> _Activity_
Output every record exactly and leave each picture out.

┌────────

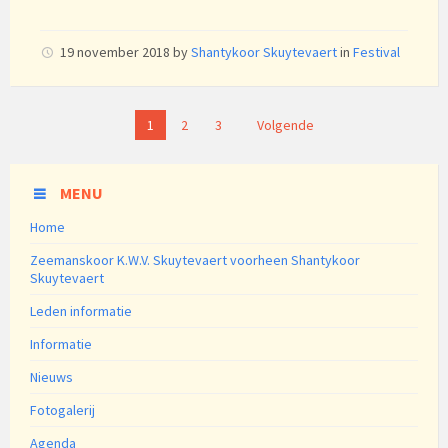
19 november 2018
by
Shantykoor Skuytevaert
in
Festival
Berichtnavigatie
1
2
3
Volgende
MENU
Home
Zeemanskoor K.W.V. Skuytevaert voorheen Shantykoor
Skuytevaert
Leden informatie
Informatie
Nieuws
Fotogalerij
Agenda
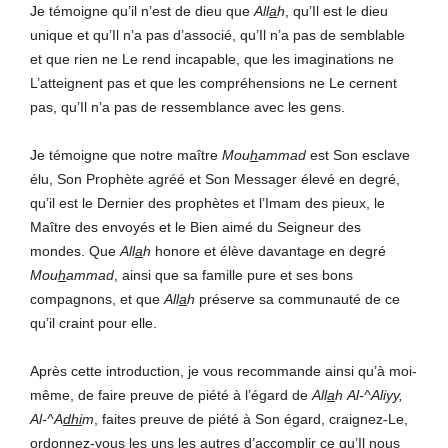
Je témoigne qu’il n’est de dieu que
All
a
h
, qu’Il est le dieu
unique et qu’Il n’a pas d’associé, qu’Il n’a pas de semblable
et que rien ne Le rend incapable, que les imaginations ne
L’atteignent pas et que les compréhensions ne Le cernent
pas, qu’Il n’a pas de ressemblance avec les gens.
Je témoigne que notre maître
Mou
h
ammad
est Son esclave
élu, Son Prophète agréé et Son Messager élevé en degré,
qu’il est le Dernier des prophètes et l’Imam des pieux, le
Maître des envoyés et le Bien aimé du Seigneur des
mondes. Que
All
a
h
honore et élève davantage en degré
Mou
h
ammad
, ainsi que sa famille pure et ses bons
compagnons, et que
All
a
h
préserve sa communauté de ce
qu’il craint pour elle.
Après cette introduction, je vous recommande ainsi qu’à moi-
même, de faire preuve de piété à l’égard de
All
a
h
Al-^Aliyy,
Al-^A
dhi
m
, faites preuve de piété à Son égard, craignez-Le,
ordonnez-vous les uns les autres d’accomplir ce qu’Il nous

└────────

> _Completed task_
19 november 2018
by
Shantykoor Skuytevaert
in
Festival
Berichtnavigatie
1
2
3
Volgende
MENU
Home
Zeemanskoor K.W.V. Skuytevaert voorheen Shantykoor
Skuytevaert
Leden informatie
Informatie
Nieuws
Fotogalerij
Agenda
Je témoigne qu’il n’est de dieu que
All
a
h
, qu’Il est le dieu
unique et qu’Il n’a pas d’associé, qu’Il n’a pas de semblable
et que rien ne Le rend incapable, que les imaginations ne
L’atteignent pas et que les compréhensions ne Le cernent
pas, qu’Il n’a pas de ressemblance avec les gens.
Je témoigne que notre maître
Mou
h
ammad
est Son esclave
élu, Son Prophète agréé et Son Messager élevé en degré,
qu’il est le Dernier des prophètes et l’Imam des pieux, le
Maître des envoyés et le Bien aimé du Seigneur des
mondes. Que
All
a
h
honore et élève davantage en degré
Mou
h
ammad
, ainsi que sa famille pure et ses bons
compagnons, et que
All
a
h
préserve sa communauté de ce
qu’il craint pour elle.
Après cette introduction, je vous recommande ainsi qu’à moi-
même, de faire preuve de piété à l’égard de
All
a
h
Al-^Aliyy,
Al-^A
dhi
m
, faites preuve de piété à Son égard, craignez-Le,
ordonnez-vous les uns les autres d’accomplir ce qu’Il nous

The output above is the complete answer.